Buy Any Dips in Nike Shares, Chart Watcher Says Ahead of Earnings

Lucy Nicholson | Reuters

Nike shares hit a record high Friday before reversing lower.

The stock was on watch ahead of Nike's earnings report after the bell Friday, unusual timing for the company.

Whether the company beats or misses expectations, Piper Sandler chief market technician Craig Johnson says, any weakness presents a buying opportunity for investors.

"We continue to think that this is a stock that's got more room to run. And as you look at the chart, you're still making a nice series of higher highs, higher lows. The recent price action has pulled back, retested the uptrend support line and also the 50-day moving average as it continues to push ahead and make new highs," Johnson told CNBC's "Trading Nation" on Friday.

"If there's any sort of shorter-term pullbacks they're probably going to be fairly well contained. We see downside supportive at maybe $130 and then $120 as areas to focus on, but we think that those pullbacks should be bought.

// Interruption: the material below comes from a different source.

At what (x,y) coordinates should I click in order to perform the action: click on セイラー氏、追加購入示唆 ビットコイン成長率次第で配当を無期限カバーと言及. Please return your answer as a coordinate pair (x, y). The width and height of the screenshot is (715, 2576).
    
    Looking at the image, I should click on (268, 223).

This is a stock that we have owned since March of 2018 in our model portfolio, and we would be buying any dips," said Johnson.

Shares traded just below $139 on Friday afternoon.

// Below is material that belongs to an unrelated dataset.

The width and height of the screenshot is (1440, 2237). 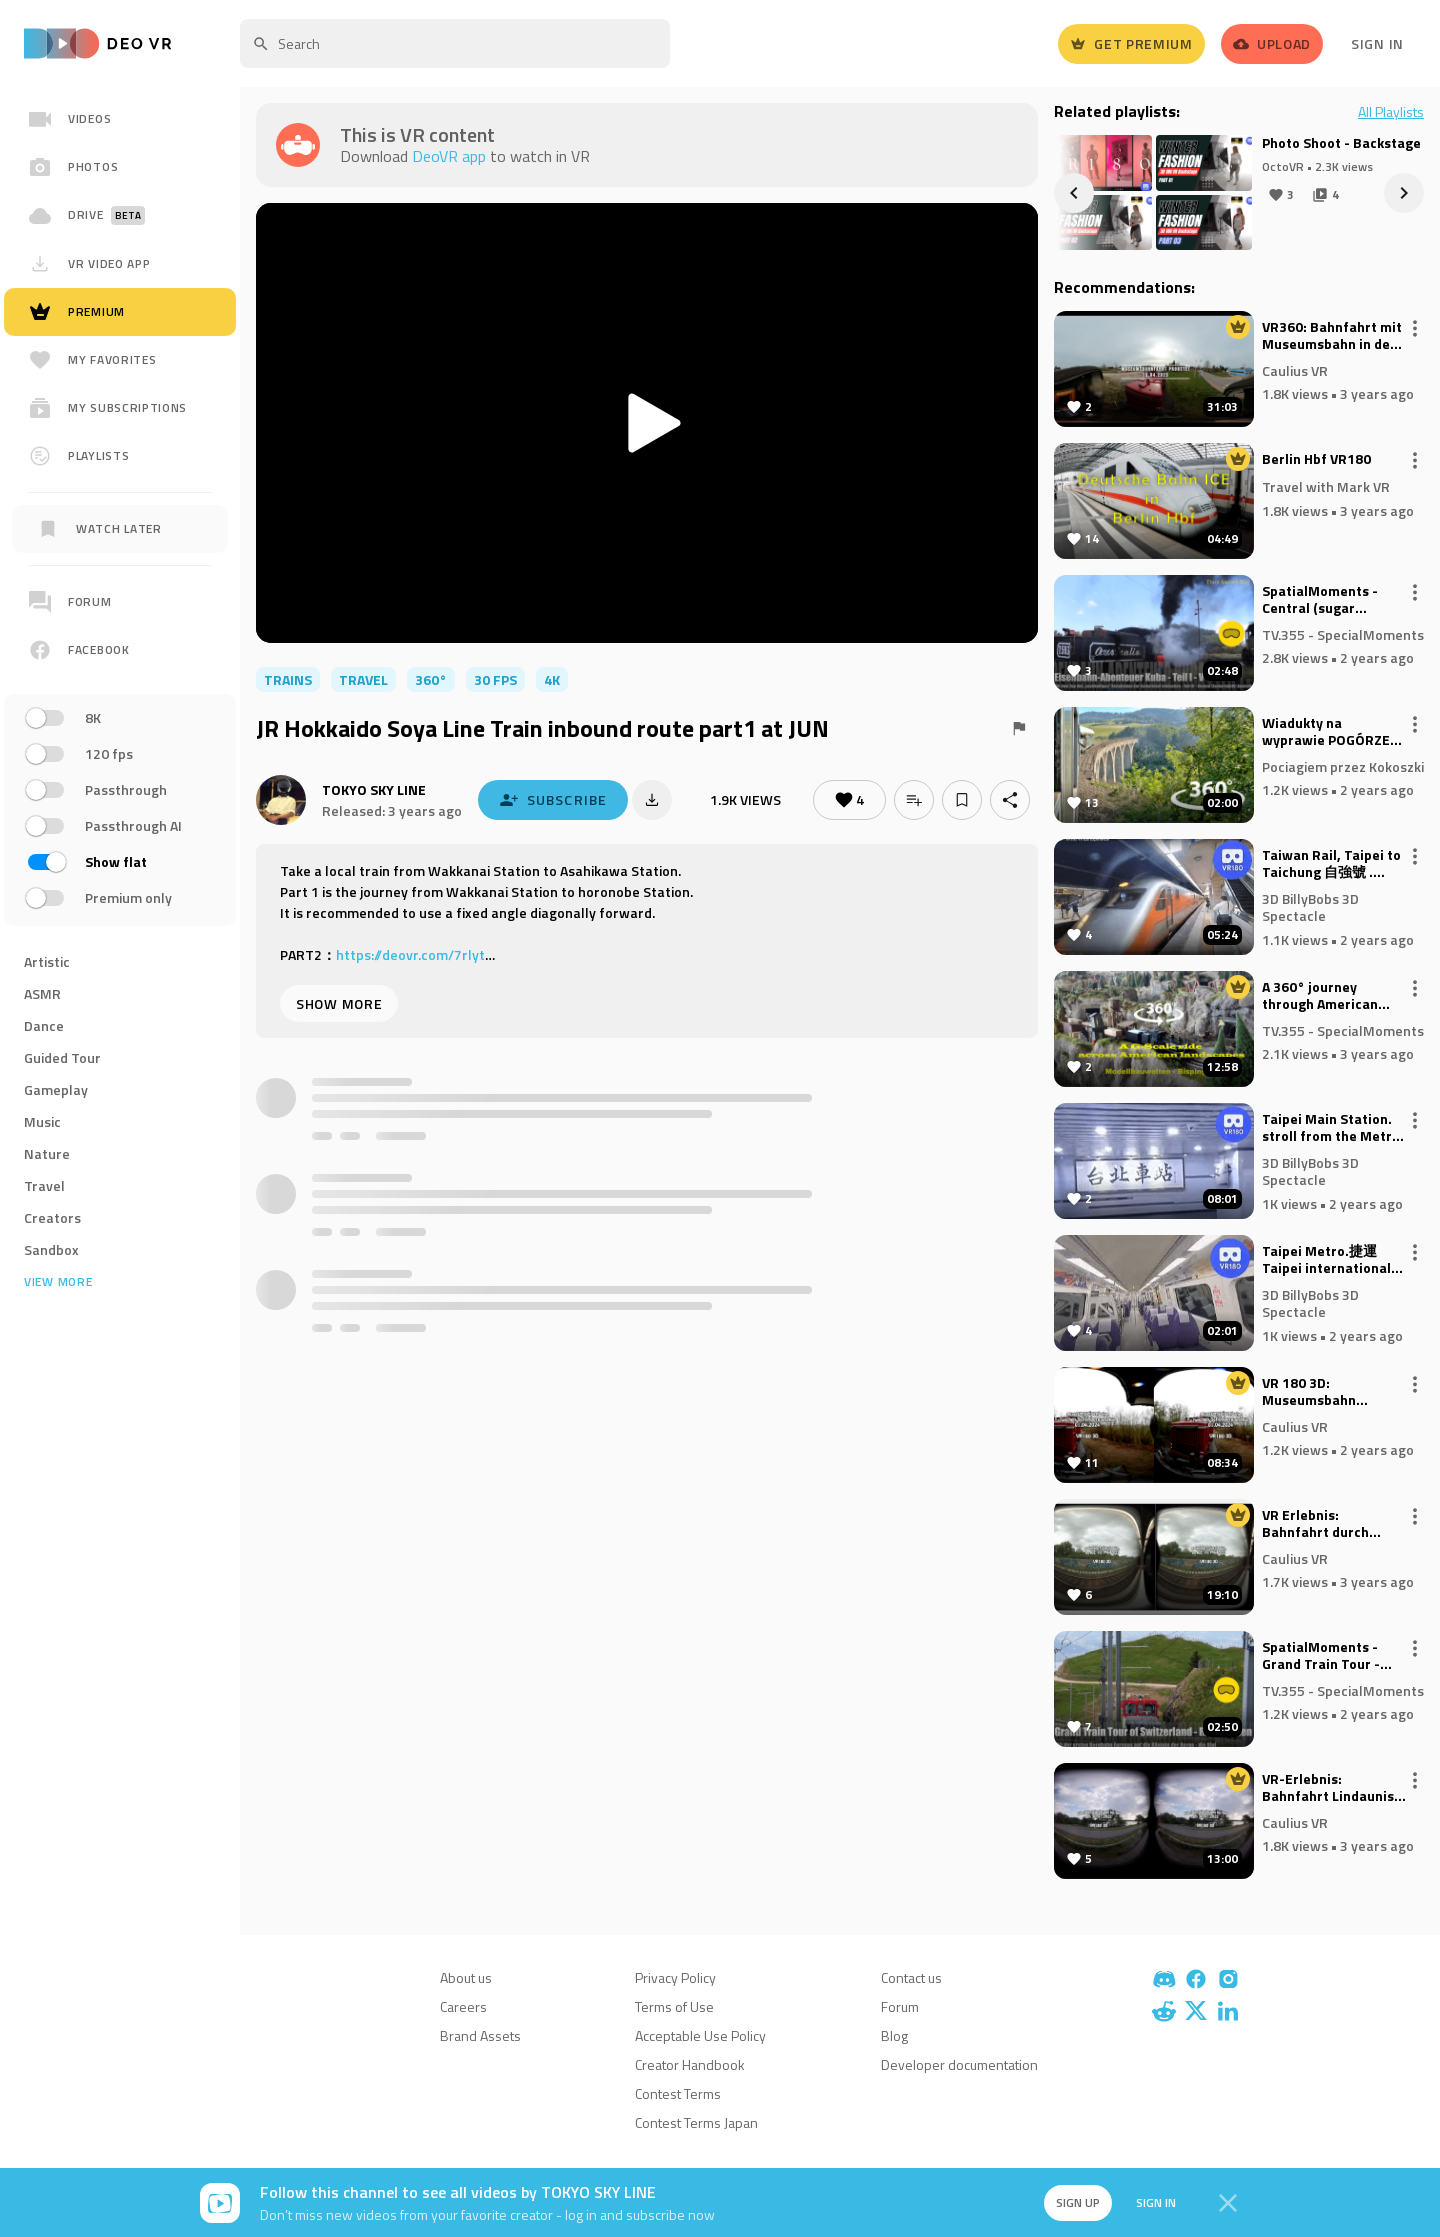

Gina Sanchez, CEO of Chantico Global and chief market strategist at Lido Advisors, says Nike's investment in building out its e-commerce infrastructure was a wise move.

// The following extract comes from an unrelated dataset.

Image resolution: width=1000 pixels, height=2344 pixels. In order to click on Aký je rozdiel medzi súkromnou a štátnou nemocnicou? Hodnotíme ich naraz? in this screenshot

"This is obviously one of the most valuable brands in the world," Sanchez said during the same "Trading Nation" segment. "That brand is surviving and thriving even in this pandemic, and the investments that they made into e-commerce going into the pandemic really paid off."

Nike reported an 82% increase in digital sales in its fiscal first quarter ended August, and the company expects e-commerce revenue to make up at least half of its total in coming years.

The company is expected to post a 10% earnings decline for its fiscal second quarter, according to FactSet. Total sales are forecast to have risen 2%.

Disclosure: Lido Advisors holds shares in Nike.